• [EXERCISE DETAILS]:
Print every line from the start of the data, and when you reach the line with "Υ6cm – 3 Χρόνια Εγγύηση", include it and stop. Pictures are not part of the copy.

::: RECORDS SHOWN

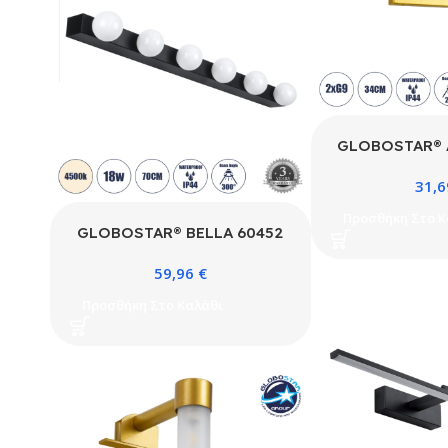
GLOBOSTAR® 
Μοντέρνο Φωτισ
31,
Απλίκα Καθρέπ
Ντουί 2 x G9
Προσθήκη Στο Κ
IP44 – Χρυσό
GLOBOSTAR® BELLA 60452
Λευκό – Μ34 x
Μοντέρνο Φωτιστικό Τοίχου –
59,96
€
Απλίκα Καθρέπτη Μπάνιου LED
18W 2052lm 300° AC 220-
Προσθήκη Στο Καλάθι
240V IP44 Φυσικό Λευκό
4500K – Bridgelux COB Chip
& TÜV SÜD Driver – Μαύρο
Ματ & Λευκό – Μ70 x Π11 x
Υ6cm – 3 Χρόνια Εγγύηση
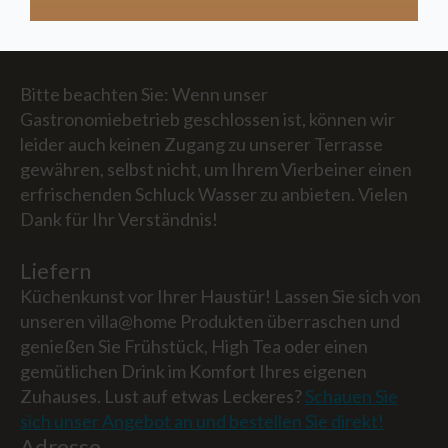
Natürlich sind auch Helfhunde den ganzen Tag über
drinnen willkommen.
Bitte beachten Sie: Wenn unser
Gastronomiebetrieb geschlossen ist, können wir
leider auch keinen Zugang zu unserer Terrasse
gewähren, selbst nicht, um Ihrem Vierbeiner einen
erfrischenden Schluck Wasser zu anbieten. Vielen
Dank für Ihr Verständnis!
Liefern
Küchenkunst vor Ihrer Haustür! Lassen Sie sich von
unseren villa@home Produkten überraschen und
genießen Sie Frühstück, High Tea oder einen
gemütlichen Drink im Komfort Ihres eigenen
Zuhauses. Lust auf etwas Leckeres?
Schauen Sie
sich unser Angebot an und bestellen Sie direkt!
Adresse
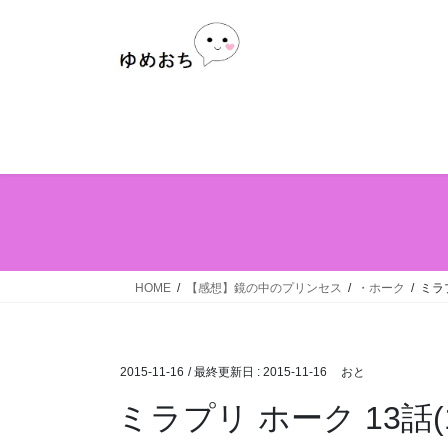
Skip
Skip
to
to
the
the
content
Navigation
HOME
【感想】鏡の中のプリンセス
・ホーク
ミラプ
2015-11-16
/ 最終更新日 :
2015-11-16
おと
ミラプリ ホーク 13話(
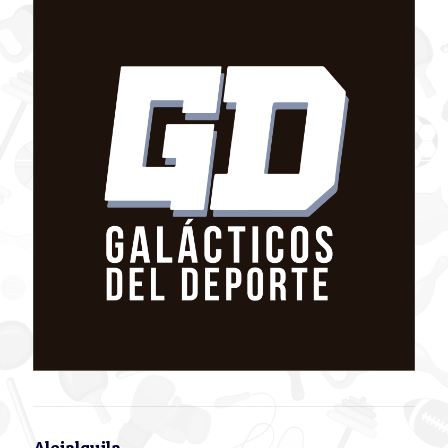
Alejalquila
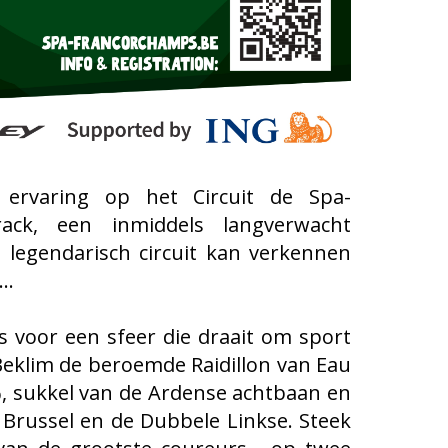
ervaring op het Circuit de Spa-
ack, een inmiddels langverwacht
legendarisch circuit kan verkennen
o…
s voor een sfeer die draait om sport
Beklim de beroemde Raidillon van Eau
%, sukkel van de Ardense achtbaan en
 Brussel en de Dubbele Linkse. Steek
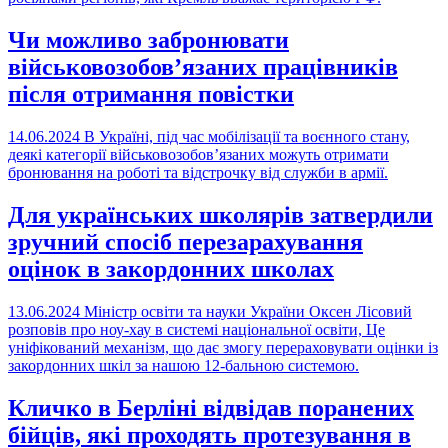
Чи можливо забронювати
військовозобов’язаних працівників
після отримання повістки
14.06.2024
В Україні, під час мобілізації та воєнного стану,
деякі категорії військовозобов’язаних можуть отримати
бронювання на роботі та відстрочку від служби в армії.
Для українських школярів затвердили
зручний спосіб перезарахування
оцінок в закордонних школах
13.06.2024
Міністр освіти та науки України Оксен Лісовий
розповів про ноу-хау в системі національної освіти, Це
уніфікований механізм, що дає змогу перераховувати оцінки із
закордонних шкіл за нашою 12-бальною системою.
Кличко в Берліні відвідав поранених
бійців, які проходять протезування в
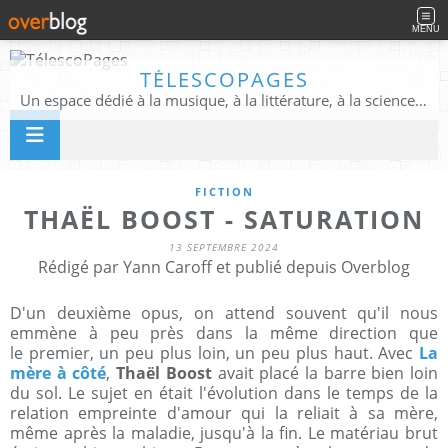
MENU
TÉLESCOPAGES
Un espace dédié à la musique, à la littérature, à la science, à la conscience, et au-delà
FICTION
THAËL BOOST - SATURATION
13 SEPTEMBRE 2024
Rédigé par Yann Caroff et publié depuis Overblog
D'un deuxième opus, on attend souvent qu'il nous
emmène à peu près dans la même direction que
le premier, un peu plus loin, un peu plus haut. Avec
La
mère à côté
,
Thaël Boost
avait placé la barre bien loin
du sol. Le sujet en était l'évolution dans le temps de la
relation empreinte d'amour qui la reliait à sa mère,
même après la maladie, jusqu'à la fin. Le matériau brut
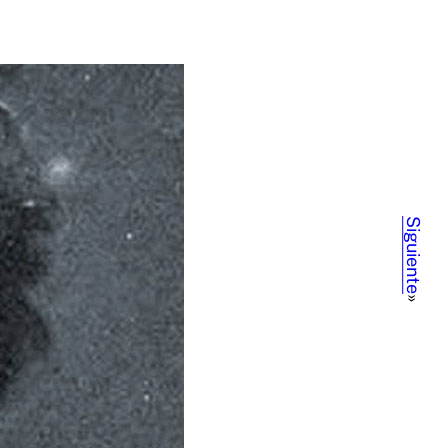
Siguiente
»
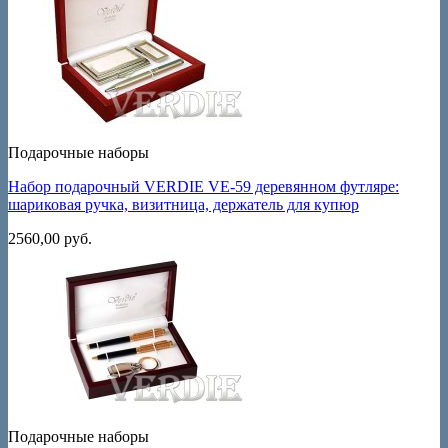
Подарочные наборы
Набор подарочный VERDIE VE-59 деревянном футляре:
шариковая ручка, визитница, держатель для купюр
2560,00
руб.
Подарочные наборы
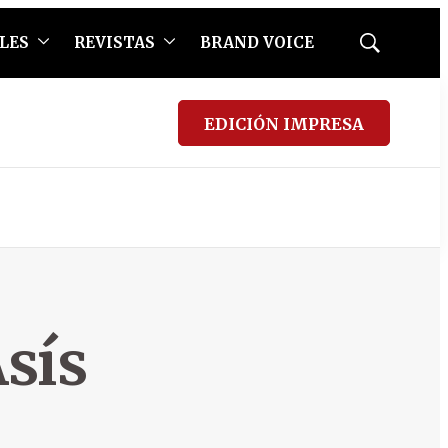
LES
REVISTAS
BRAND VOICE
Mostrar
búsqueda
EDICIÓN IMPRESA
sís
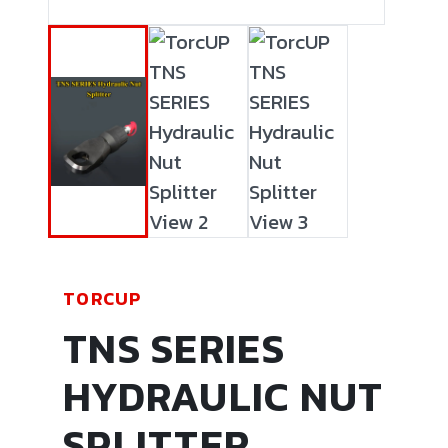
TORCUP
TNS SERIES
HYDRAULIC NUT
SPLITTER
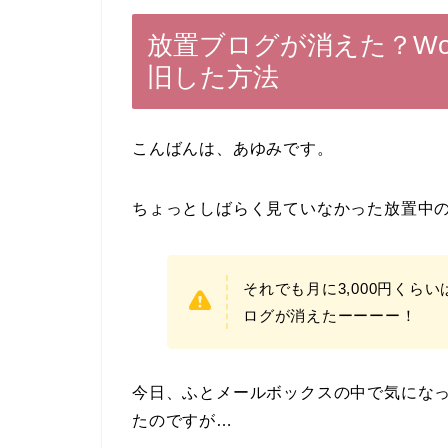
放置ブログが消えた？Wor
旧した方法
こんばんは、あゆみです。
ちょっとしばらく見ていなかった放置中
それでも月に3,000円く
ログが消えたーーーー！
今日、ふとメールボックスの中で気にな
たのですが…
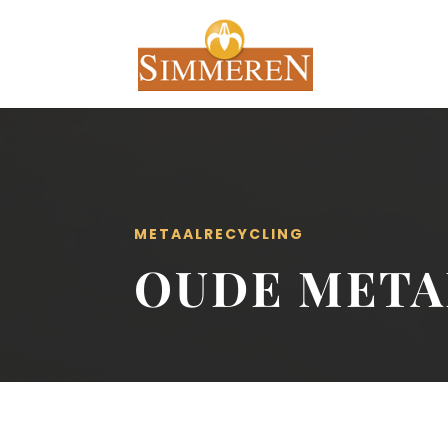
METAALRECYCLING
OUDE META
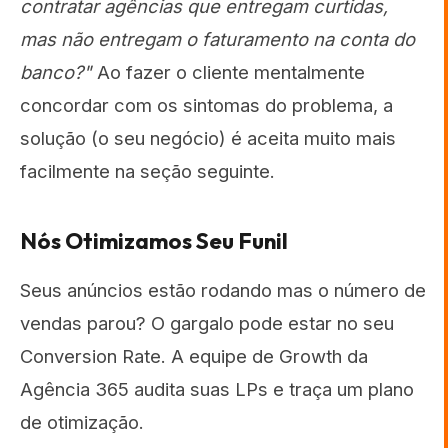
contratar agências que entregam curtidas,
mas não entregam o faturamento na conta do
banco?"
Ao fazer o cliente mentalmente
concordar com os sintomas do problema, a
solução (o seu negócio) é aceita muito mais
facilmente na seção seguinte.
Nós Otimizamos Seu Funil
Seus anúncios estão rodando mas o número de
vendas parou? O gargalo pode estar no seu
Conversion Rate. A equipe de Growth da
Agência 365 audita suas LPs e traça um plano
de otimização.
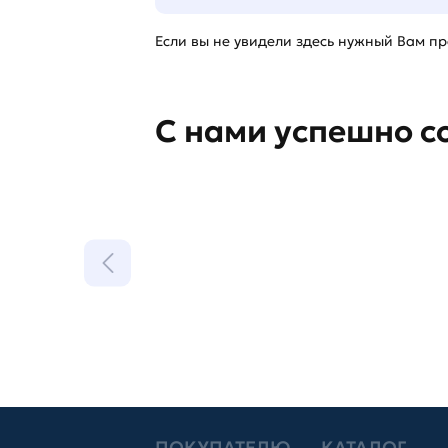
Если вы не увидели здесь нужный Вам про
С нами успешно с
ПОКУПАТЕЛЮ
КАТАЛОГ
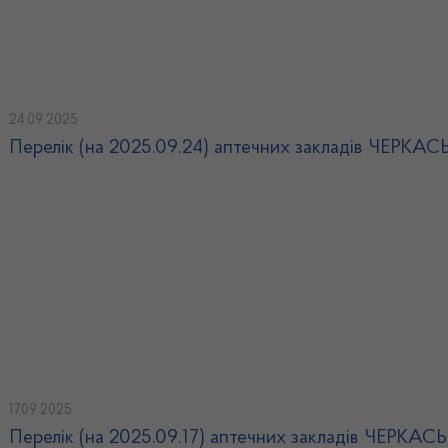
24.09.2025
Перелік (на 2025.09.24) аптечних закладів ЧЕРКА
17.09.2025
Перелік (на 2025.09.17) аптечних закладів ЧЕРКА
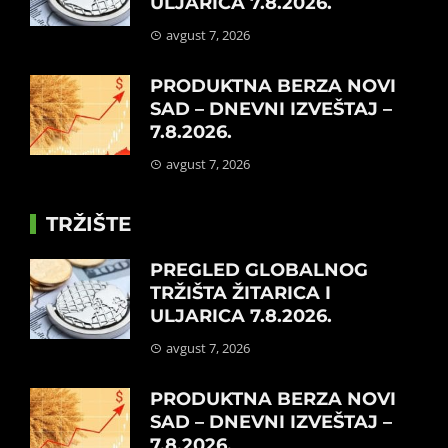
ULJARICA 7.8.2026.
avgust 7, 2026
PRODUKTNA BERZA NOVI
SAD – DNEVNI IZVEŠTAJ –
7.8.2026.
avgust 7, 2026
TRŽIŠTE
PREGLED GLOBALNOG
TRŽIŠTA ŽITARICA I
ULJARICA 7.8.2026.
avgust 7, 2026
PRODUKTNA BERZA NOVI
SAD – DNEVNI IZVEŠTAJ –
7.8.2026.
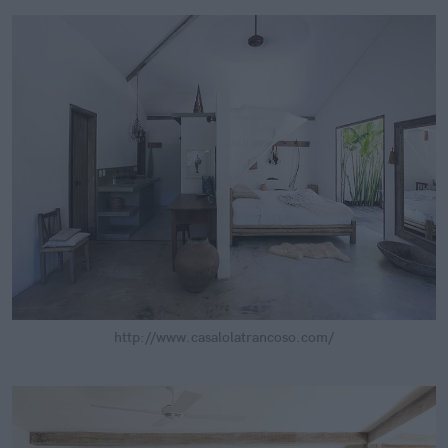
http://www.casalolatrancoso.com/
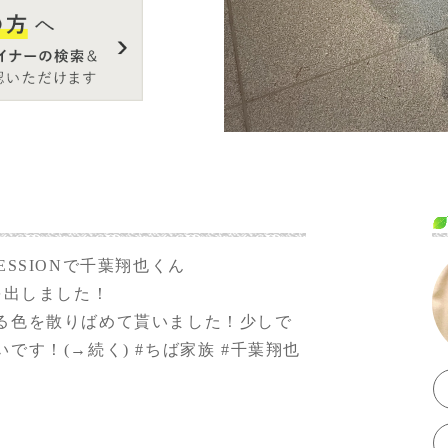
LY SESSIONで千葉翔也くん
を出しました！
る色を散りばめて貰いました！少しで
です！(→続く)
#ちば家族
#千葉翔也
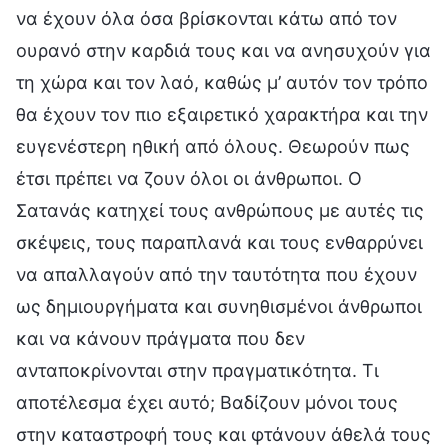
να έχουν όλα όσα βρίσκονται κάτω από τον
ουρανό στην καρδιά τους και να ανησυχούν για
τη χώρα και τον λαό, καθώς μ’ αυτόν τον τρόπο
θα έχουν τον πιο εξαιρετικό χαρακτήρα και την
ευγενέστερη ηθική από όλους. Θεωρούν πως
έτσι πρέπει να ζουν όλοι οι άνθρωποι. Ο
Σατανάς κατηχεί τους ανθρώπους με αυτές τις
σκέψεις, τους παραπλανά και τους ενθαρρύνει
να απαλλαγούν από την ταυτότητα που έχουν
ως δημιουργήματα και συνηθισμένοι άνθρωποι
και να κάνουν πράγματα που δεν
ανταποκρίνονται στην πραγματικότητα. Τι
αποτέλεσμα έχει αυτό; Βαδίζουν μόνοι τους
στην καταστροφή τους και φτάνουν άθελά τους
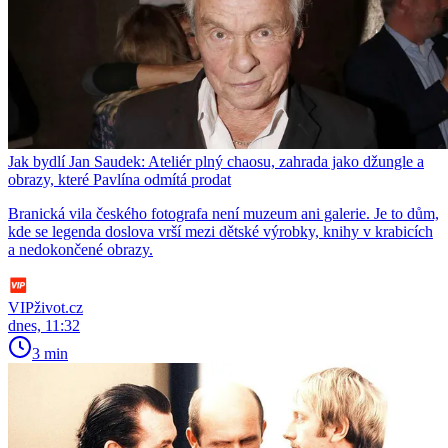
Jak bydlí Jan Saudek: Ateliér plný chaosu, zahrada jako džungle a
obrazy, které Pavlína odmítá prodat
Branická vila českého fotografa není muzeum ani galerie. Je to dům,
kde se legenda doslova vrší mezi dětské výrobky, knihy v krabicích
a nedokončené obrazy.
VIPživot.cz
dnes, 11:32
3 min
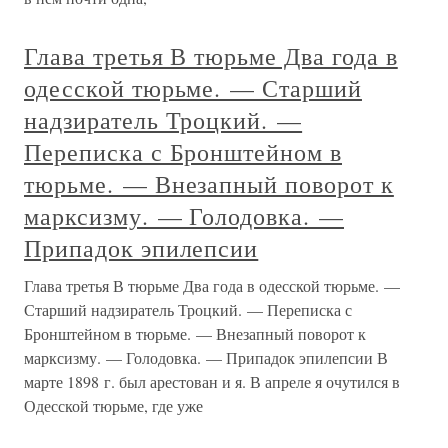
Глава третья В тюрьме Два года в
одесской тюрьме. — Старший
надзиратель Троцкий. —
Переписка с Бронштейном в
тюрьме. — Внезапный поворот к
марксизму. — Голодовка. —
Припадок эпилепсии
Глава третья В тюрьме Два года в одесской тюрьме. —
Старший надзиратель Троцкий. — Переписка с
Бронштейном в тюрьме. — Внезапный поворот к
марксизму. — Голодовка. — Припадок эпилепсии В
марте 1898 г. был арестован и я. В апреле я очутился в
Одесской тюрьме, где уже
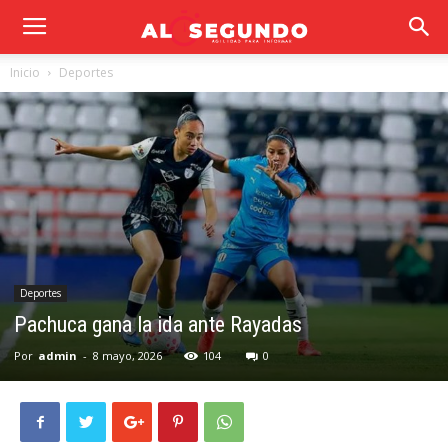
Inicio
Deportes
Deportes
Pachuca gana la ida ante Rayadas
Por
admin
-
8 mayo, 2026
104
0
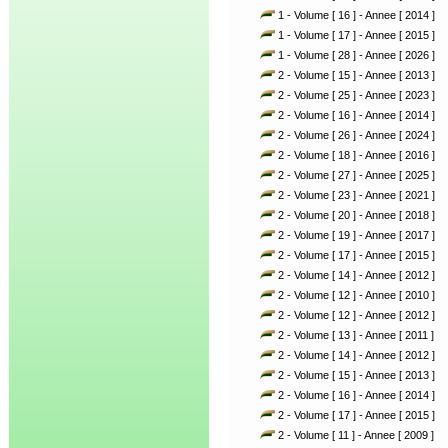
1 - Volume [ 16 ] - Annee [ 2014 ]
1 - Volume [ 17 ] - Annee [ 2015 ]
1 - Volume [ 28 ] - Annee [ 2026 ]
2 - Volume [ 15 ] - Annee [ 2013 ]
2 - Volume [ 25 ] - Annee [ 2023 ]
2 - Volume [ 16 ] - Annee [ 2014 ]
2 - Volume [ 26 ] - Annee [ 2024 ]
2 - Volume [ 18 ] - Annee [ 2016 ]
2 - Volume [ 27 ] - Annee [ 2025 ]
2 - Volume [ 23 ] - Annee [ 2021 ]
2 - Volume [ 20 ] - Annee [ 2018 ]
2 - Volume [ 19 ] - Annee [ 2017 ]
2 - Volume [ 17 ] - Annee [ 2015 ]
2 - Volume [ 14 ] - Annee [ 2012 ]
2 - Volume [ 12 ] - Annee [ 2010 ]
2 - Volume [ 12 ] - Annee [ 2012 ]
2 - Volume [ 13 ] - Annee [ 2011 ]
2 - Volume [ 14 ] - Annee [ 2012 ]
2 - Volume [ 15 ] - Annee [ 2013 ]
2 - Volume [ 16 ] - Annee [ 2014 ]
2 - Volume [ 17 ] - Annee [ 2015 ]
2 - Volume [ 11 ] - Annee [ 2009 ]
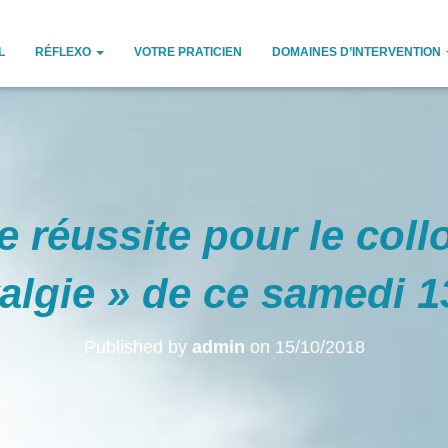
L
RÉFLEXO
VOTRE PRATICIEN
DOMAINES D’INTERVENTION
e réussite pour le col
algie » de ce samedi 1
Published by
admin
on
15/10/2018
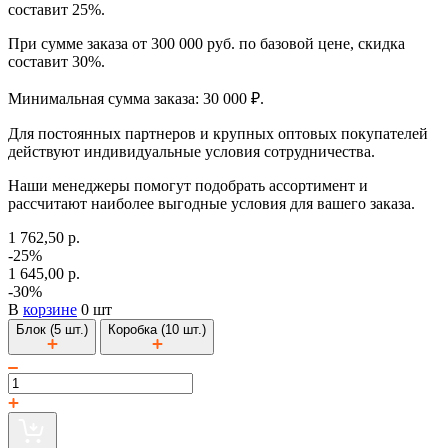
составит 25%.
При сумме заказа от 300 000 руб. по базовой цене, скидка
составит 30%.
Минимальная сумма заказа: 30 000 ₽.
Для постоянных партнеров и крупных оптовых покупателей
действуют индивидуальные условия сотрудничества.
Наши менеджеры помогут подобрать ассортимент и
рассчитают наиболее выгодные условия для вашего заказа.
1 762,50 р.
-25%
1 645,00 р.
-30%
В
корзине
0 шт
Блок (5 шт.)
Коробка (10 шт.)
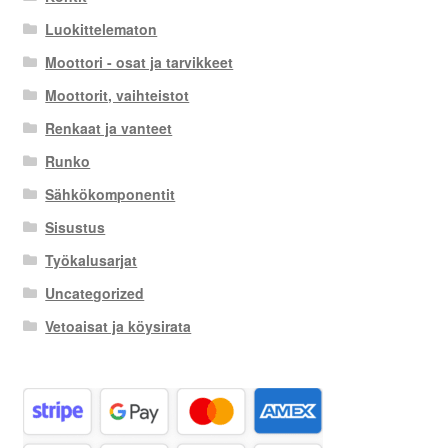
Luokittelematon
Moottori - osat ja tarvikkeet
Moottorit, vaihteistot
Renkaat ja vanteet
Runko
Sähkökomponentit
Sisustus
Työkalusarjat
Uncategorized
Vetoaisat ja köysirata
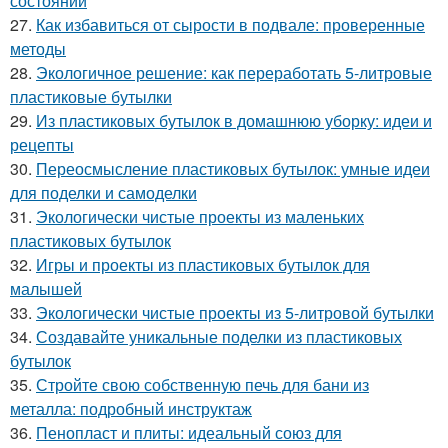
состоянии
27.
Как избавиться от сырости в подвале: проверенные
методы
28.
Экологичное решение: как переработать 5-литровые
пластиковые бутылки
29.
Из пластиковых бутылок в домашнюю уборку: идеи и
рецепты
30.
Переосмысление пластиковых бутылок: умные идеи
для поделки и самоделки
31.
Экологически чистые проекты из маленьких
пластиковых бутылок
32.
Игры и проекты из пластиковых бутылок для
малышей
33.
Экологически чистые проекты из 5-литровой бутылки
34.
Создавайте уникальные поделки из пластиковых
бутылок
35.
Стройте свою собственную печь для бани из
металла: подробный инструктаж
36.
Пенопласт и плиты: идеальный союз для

::::::

• [TASK RESPONSE]:
GLOBOSTAR® 
Μοντέρνο Φωτισ
31,
Απλίκα Καθρέπ
Ντουί 2 x G9
Προσθήκη Στο Κ
IP44 – Χρυσό
GLOBOSTAR® BELLA 60452
Λευκό – Μ34 x
Μοντέρνο Φωτιστικό Τοίχου –
59,96
€
Απλίκα Καθρέπτη Μπάνιου LED
18W 2052lm 300° AC 220-
Προσθήκη Στο Καλάθι
240V IP44 Φυσικό Λευκό
4500K – Bridgelux COB Chip
& TÜV SÜD Driver – Μαύρο
Ματ & Λευκό – Μ70 x Π11 x
Υ6cm – 3 Χρόνια Εγγύηση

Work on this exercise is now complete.